**Your task:**
Each line of the data below from the one holding "Cookies Policy" to the one holding "All Rights Reserved.", inclusive, is to be reproduced exactly; no other line belongs in the answer.
Given information: Begin
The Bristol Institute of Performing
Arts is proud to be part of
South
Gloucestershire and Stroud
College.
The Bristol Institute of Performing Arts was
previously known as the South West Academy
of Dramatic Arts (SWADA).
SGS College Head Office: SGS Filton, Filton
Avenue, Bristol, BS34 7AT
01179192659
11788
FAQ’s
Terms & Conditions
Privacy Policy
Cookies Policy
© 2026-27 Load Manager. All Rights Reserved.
Given information: End
Given information: Begin
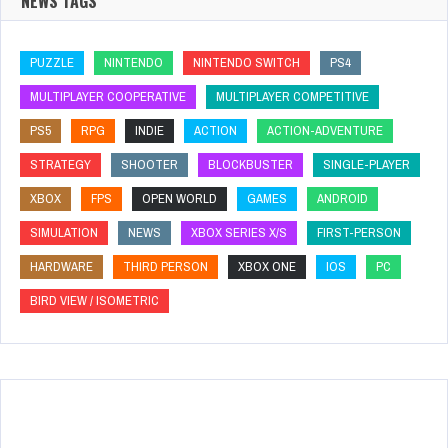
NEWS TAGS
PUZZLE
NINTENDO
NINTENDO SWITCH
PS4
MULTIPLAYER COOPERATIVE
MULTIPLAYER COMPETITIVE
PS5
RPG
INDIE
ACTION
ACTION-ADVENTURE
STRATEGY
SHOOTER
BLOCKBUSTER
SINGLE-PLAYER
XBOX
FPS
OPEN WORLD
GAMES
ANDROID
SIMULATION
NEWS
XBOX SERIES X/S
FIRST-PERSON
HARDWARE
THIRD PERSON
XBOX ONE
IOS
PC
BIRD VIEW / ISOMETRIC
Given information: End
**Solution:**
Cookies Policy
© 2026-27 Load Manager. All Rights Reserved.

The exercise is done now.